[Collected data]
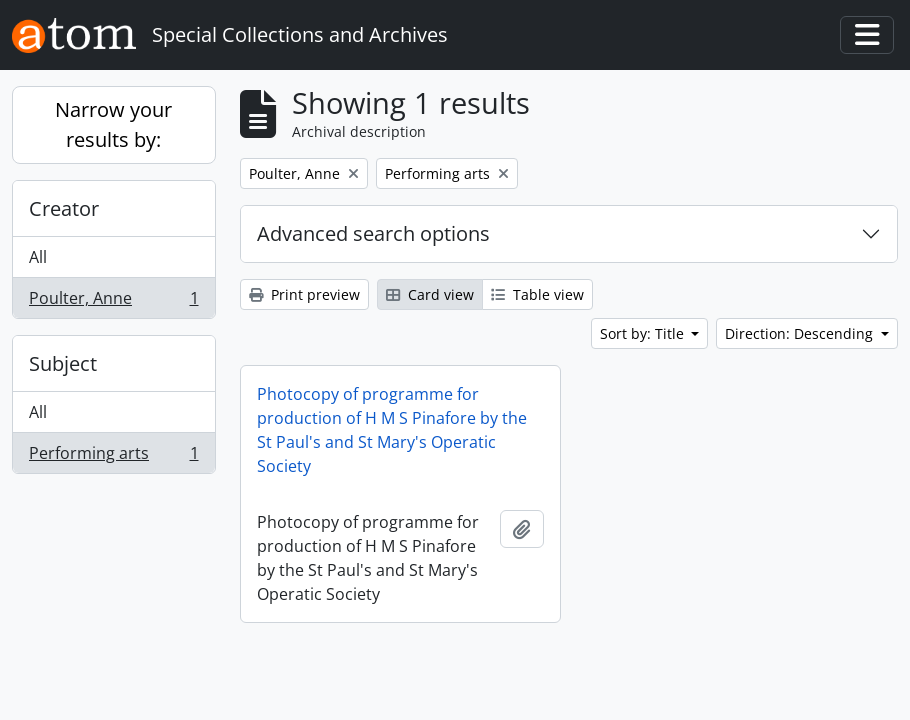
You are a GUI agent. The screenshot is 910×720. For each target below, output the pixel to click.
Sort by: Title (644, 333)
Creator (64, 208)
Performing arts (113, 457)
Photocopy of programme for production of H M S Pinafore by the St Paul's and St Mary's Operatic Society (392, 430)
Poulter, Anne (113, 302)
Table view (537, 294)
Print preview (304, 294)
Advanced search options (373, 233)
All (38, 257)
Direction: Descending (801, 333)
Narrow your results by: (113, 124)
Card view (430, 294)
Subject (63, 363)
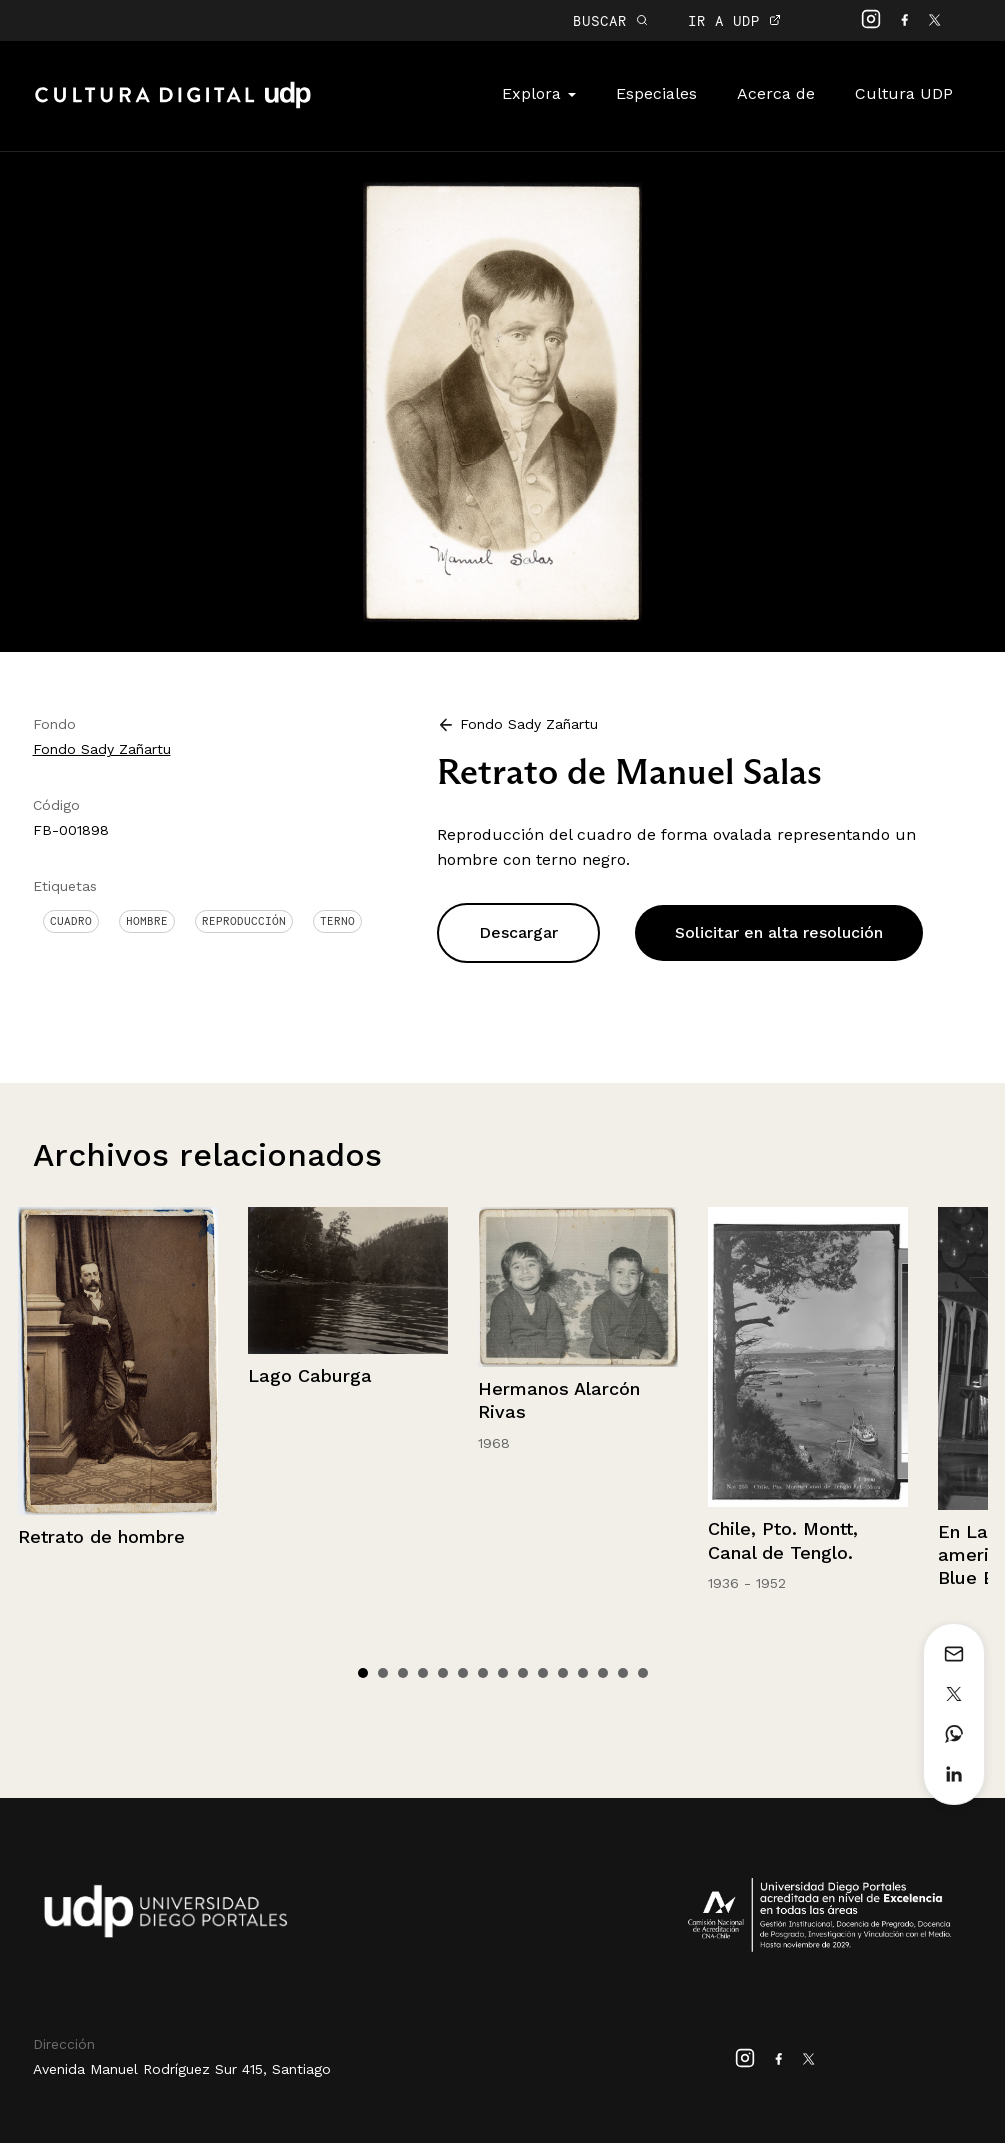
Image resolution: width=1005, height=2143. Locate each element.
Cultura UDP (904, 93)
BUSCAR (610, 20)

==

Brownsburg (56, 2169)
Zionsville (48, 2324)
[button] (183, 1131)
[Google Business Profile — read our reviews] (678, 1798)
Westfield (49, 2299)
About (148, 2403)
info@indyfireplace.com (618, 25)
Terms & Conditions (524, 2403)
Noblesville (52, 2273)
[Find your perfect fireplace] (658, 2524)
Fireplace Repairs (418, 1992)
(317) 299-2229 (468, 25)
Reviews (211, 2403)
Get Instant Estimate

Assignment: Reproduce exactly the lines above starting at the line containing "All (38, 257)" and ending at the line containing "BUSCAR (610, 20)", including both, but not the pictures.

Written response:
All (38, 257)
Direction: Descending (801, 333)
Narrow your results by: (113, 124)
Card view (430, 294)
Subject (63, 363)
Image resolution: width=1005, height=2143. Locate each element.
Cultura UDP (904, 93)
BUSCAR (610, 20)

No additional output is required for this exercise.